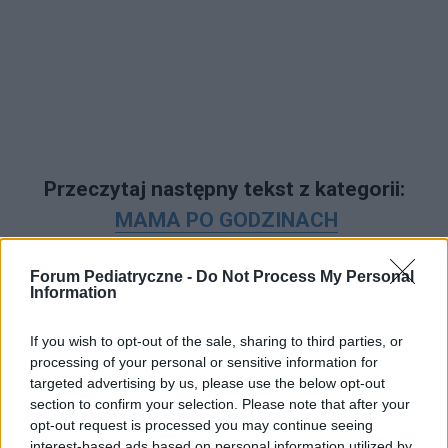
Przeczytaj następny tekst z kategorii:
MAMA PO GODZINACH
Forum Pediatryczne -
Do Not Process My Personal
Information
If you wish to opt-out of the sale, sharing to third parties, or
Brak zabawy i interakcji z
processing of your personal or sensitive information for
targeted advertising by us, please use the below opt-out
rodzicami oraz stosowanie
section to confirm your selection. Please note that after your
opt-out request is processed you may continue seeing
przemocy podważają poczucie
interest-based ads based on personal information utilized by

------------------------------

* Assigned task
From where "processing of your" appears to the last line of the listing above, please write out every line exactly; leave out the rest.

* Exercise result
processing of your personal or sensitive information for
targeted advertising by us, please use the below opt-out
rodzicami oraz stosowanie
section to confirm your selection. Please note that after your
opt-out request is processed you may continue seeing
przemocy podważają poczucie
interest-based ads based on personal information utilized by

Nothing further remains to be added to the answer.